ACTIVITY
Count lines holding the string "bullet" in the data that follows. Reply with one number only.

[Document layout detection data]

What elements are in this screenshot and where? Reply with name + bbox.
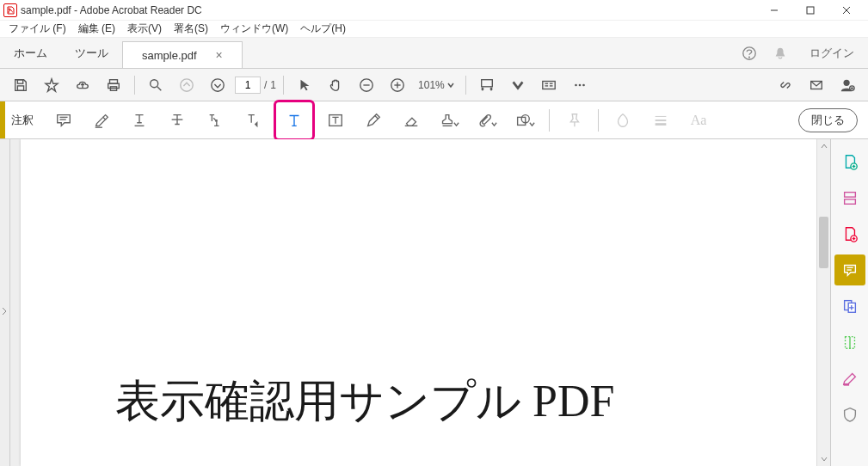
add-text-comment-button[interactable] [274,100,315,141]
page-indicator: / 1 [235,77,276,94]
tab-close-icon[interactable]: × [216,48,223,62]
svg-point-26 [575,83,577,86]
notifications-icon[interactable] [765,38,796,68]
main-toolbar: / 1 101% [0,69,868,101]
stamp-button[interactable] [432,103,466,138]
strikethrough-button[interactable] [160,103,194,138]
replace-text-button[interactable] [198,103,232,138]
tabstrip: ホーム ツール sample.pdf × ログイン [0,38,868,69]
zoom-in-button[interactable] [384,71,411,99]
tab-document-label: sample.pdf [142,49,197,62]
page-current-input[interactable] [235,77,261,94]
svg-point-14 [212,78,224,90]
document-heading: 表示確認用サンプル PDF [115,371,614,432]
comment-toolbar: 注釈 Aa 閉じる [0,101,868,139]
svg-point-5 [749,57,750,58]
text-box-button[interactable] [318,103,353,138]
more-tools-button[interactable] [566,71,594,99]
drawing-tools-button[interactable] [508,103,542,138]
close-window-button[interactable] [828,0,865,21]
chevron-down-icon [446,81,455,89]
svg-point-11 [151,79,158,87]
menubar: ファイル (F) 編集 (E) 表示(V) 署名(S) ウィンドウ(W) ヘルプ… [0,21,868,38]
svg-rect-8 [110,79,118,83]
page-down-button[interactable] [204,71,231,99]
tab-tools[interactable]: ツール [61,38,122,68]
edit-pdf-button[interactable] [834,182,865,213]
svg-rect-21 [543,81,555,89]
fit-page-dropdown[interactable] [504,71,532,99]
tab-home[interactable]: ホーム [0,38,61,68]
find-button[interactable] [142,71,169,99]
close-commentbar-button[interactable]: 閉じる [798,108,858,132]
zoom-value: 101% [418,79,445,91]
svg-point-28 [582,83,585,86]
menu-help[interactable]: ヘルプ(H) [295,20,351,38]
menu-view[interactable]: 表示(V) [122,20,167,38]
fit-width-button[interactable] [473,71,501,99]
protect-button[interactable] [834,399,865,430]
attach-button[interactable] [470,103,504,138]
line-thickness-button[interactable] [643,103,678,138]
pencil-button[interactable] [356,103,391,138]
create-pdf-button[interactable] [834,218,865,249]
svg-rect-50 [844,199,855,204]
help-icon[interactable] [734,38,765,68]
left-panel-handle-icon[interactable] [0,303,9,320]
window-title: sample.pdf - Adobe Acrobat Reader DC [21,4,202,16]
share-link-button[interactable] [772,71,799,99]
highlight-button[interactable] [84,103,119,138]
redact-button[interactable] [834,363,865,394]
page-total: 1 [270,79,276,91]
hand-tool-button[interactable] [322,71,349,99]
left-panel-collapsed[interactable] [0,139,10,466]
svg-point-13 [181,78,193,90]
menu-sign[interactable]: 署名(S) [169,20,213,38]
menu-file[interactable]: ファイル (F) [3,20,71,38]
right-tools-panel [830,139,868,466]
sticky-note-button[interactable] [46,103,81,138]
cloud-button[interactable] [69,71,96,99]
zoom-dropdown[interactable]: 101% [415,79,459,91]
email-button[interactable] [803,71,830,99]
titlebar: sample.pdf - Adobe Acrobat Reader DC [0,0,868,21]
minimize-button[interactable] [756,0,792,21]
svg-rect-9 [108,83,120,88]
color-picker-button[interactable] [606,103,640,138]
select-tool-button[interactable] [291,71,318,99]
tab-document[interactable]: sample.pdf × [122,41,243,68]
share-people-button[interactable] [834,71,861,99]
svg-rect-20 [481,79,492,86]
star-button[interactable] [38,71,65,99]
zoom-out-button[interactable] [353,71,380,99]
export-pdf-button[interactable] [834,146,865,177]
comment-tool-button[interactable] [834,254,865,285]
document-viewport[interactable]: 表示確認用サンプル PDF [10,139,816,466]
page-up-button[interactable] [173,71,200,99]
menu-edit[interactable]: 編集 (E) [73,20,120,38]
comment-toolbar-label: 注釈 [0,101,45,138]
svg-line-12 [157,86,162,90]
read-mode-button[interactable] [535,71,563,99]
pin-button[interactable] [557,103,591,138]
organize-pages-button[interactable] [834,327,865,358]
menu-window[interactable]: ウィンドウ(W) [215,20,293,38]
text-properties-button[interactable]: Aa [681,103,716,138]
eraser-button[interactable] [394,103,428,138]
save-button[interactable] [7,71,34,99]
print-button[interactable] [100,71,127,99]
underline-button[interactable] [122,103,157,138]
vertical-scrollbar[interactable] [816,139,830,466]
scroll-up-icon[interactable] [817,139,830,153]
scroll-down-icon[interactable] [817,452,830,466]
login-button[interactable]: ログイン [796,38,868,68]
svg-rect-6 [17,79,22,83]
svg-rect-1 [807,7,814,14]
combine-files-button[interactable] [834,291,865,322]
pdf-page[interactable]: 表示確認用サンプル PDF [21,139,816,466]
page-sep: / [264,79,267,91]
scroll-thumb[interactable] [819,217,828,268]
insert-text-button[interactable] [236,103,270,138]
maximize-button[interactable] [792,0,828,21]
svg-point-27 [578,83,581,86]
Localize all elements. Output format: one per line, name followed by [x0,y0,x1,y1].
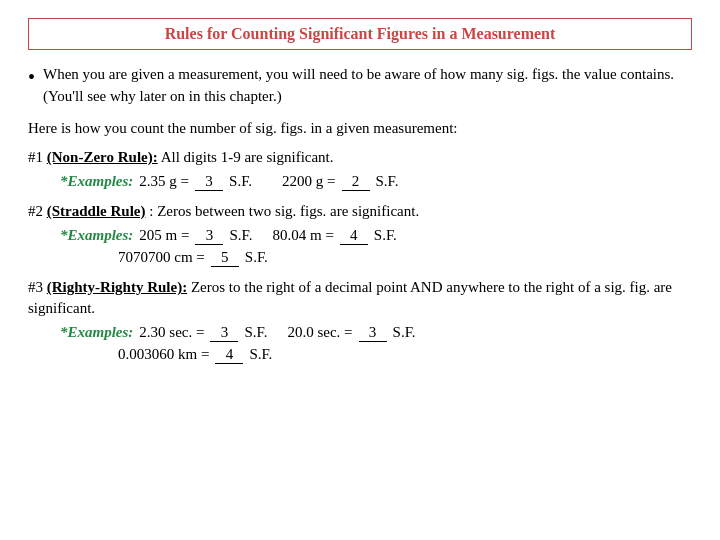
rule-2-block: #2 (Straddle Rule) : Zeros between two s… [28,201,692,267]
intro-text: Here is how you count the number of sig.… [28,118,692,140]
rule-1-examples-label: *Examples: [60,173,133,190]
rule-2-ex3-sf: S.F. [245,249,268,266]
rule-1-examples: *Examples: 2.35 g = 3 S.F. 2200 g = 2 S.… [60,173,692,191]
page-title: Rules for Counting Significant Figures i… [165,25,556,42]
rule-1-ex1-val: 3 [195,173,223,191]
rule-2-examples-line2: 7070700 cm = 5 S.F. [118,249,692,267]
rule-2-ex1-sf: S.F. [229,227,252,244]
rule-1-name: (Non-Zero Rule): [47,149,158,165]
rule-2-number: #2 [28,203,43,219]
rule-3-block: #3 (Righty-Righty Rule): Zeros to the ri… [28,277,692,364]
rule-3-ex1-sf: S.F. [244,324,267,341]
rule-2-ex2-sf: S.F. [374,227,397,244]
bullet-symbol: • [28,64,35,90]
rule-1-ex2-val: 2 [342,173,370,191]
rule-1-ex1-sf: S.F. [229,173,252,190]
rule-2-examples-line1: *Examples: 205 m = 3 S.F. 80.04 m = 4 S.… [60,227,692,245]
rule-3-ex3-sf: S.F. [249,346,272,363]
rule-2-ex2-val: 4 [340,227,368,245]
rule-1-block: #1 (Non-Zero Rule): All digits 1-9 are s… [28,147,692,191]
rule-3-ex1-text: 2.30 sec. = [139,324,204,341]
rule-2-ex3-text: 7070700 cm = [118,249,205,266]
rule-2-ex1-text: 205 m = [139,227,189,244]
rule-3-ex2-sf: S.F. [393,324,416,341]
bullet-text: When you are given a measurement, you wi… [43,64,692,108]
rule-2-desc: : Zeros between two sig. figs. are signi… [149,203,419,219]
rule-3-spacer: 20.0 sec. = [287,324,352,341]
rule-1-heading: #1 (Non-Zero Rule): All digits 1-9 are s… [28,147,692,168]
rule-2-name: (Straddle Rule) [47,203,146,219]
rule-1-ex1-text: 2.35 g = [139,173,189,190]
rule-3-examples-line2: 0.003060 km = 4 S.F. [118,346,692,364]
rule-2-spacer: 80.04 m = [272,227,333,244]
rule-3-ex2-val: 3 [359,324,387,342]
title-box: Rules for Counting Significant Figures i… [28,18,692,50]
rule-3-number: #3 [28,279,43,295]
rule-1-number: #1 [28,149,43,165]
rule-3-heading: #3 (Righty-Righty Rule): Zeros to the ri… [28,277,692,319]
rule-2-ex3-val: 5 [211,249,239,267]
rule-3-name: (Righty-Righty Rule): [47,279,187,295]
bullet-section: • When you are given a measurement, you … [28,64,692,108]
rule-3-examples-label: *Examples: [60,324,133,341]
rule-3-ex1-val: 3 [210,324,238,342]
rule-3-ex3-text: 0.003060 km = [118,346,209,363]
rule-3-examples-line1: *Examples: 2.30 sec. = 3 S.F. 20.0 sec. … [60,324,692,342]
rule-2-examples-label: *Examples: [60,227,133,244]
rule-1-spacer: 2200 g = [282,173,335,190]
rule-3-ex3-val: 4 [215,346,243,364]
rule-1-ex2-sf: S.F. [376,173,399,190]
rule-2-ex1-val: 3 [195,227,223,245]
rule-1-desc: All digits 1-9 are significant. [161,149,334,165]
rule-2-heading: #2 (Straddle Rule) : Zeros between two s… [28,201,692,222]
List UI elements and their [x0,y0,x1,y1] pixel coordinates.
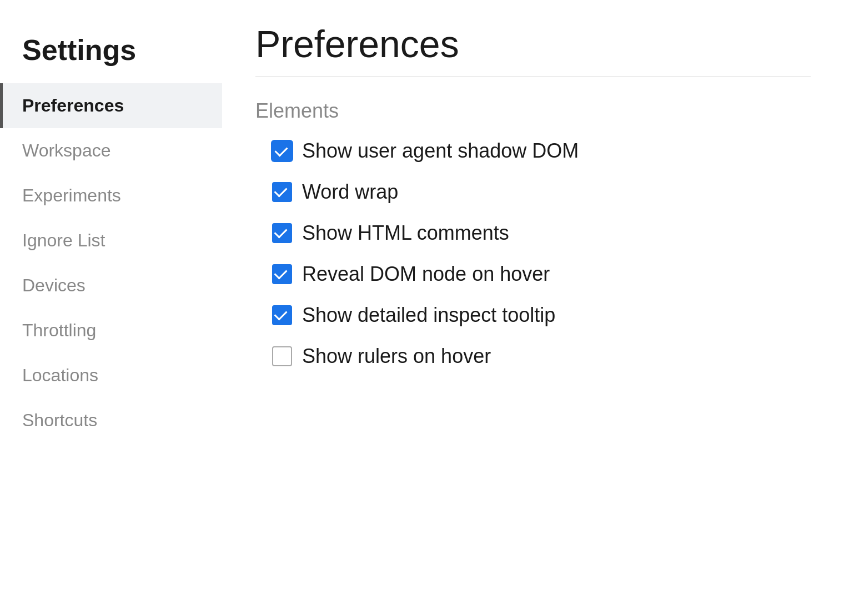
page-title: Preferences [255,22,811,65]
sidebar-item-locations[interactable]: Locations [0,353,222,398]
checkbox-item-reveal-dom: Reveal DOM node on hover [272,262,811,286]
checkbox-list-elements: Show user agent shadow DOMWord wrapShow … [255,139,811,368]
sidebar-item-preferences[interactable]: Preferences [0,83,222,128]
checkbox-label-rulers[interactable]: Show rulers on hover [302,345,491,368]
checkbox-item-word-wrap: Word wrap [272,180,811,204]
checkbox-shadow-dom[interactable] [272,141,292,161]
sidebar-link-throttling[interactable]: Throttling [0,308,222,353]
sidebar-link-preferences[interactable]: Preferences [0,83,222,128]
sidebar-item-shortcuts[interactable]: Shortcuts [0,398,222,443]
checkbox-label-reveal-dom[interactable]: Reveal DOM node on hover [302,262,550,286]
checkbox-item-inspect-tooltip: Show detailed inspect tooltip [272,304,811,327]
checkbox-html-comments[interactable] [272,223,292,243]
checkbox-reveal-dom[interactable] [272,264,292,284]
sidebar-title: Settings [0,22,222,83]
sidebar-item-workspace[interactable]: Workspace [0,128,222,173]
checkbox-rulers[interactable] [272,346,292,366]
sidebar-item-experiments[interactable]: Experiments [0,173,222,218]
checkbox-label-word-wrap[interactable]: Word wrap [302,180,398,204]
checkbox-inspect-tooltip[interactable] [272,305,292,325]
sidebar-link-experiments[interactable]: Experiments [0,173,222,218]
section-title-elements: Elements [255,99,811,123]
checkbox-label-html-comments[interactable]: Show HTML comments [302,221,509,245]
sidebar-link-devices[interactable]: Devices [0,263,222,308]
sidebar-link-workspace[interactable]: Workspace [0,128,222,173]
checkbox-item-shadow-dom: Show user agent shadow DOM [272,139,811,163]
sidebar-link-locations[interactable]: Locations [0,353,222,398]
checkbox-word-wrap[interactable] [272,182,292,202]
checkbox-label-inspect-tooltip[interactable]: Show detailed inspect tooltip [302,304,555,327]
checkbox-item-html-comments: Show HTML comments [272,221,811,245]
sidebar: Settings PreferencesWorkspaceExperiments… [0,0,222,616]
section-divider [255,77,811,77]
sidebar-link-shortcuts[interactable]: Shortcuts [0,398,222,443]
sidebar-item-ignore-list[interactable]: Ignore List [0,218,222,263]
sidebar-item-devices[interactable]: Devices [0,263,222,308]
sidebar-link-ignore-list[interactable]: Ignore List [0,218,222,263]
sidebar-nav: PreferencesWorkspaceExperimentsIgnore Li… [0,83,222,443]
main-content: Preferences ElementsShow user agent shad… [222,0,844,616]
sidebar-item-throttling[interactable]: Throttling [0,308,222,353]
checkbox-item-rulers: Show rulers on hover [272,345,811,368]
checkbox-label-shadow-dom[interactable]: Show user agent shadow DOM [302,139,579,163]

SOLUTION TO THE EXERCISE
3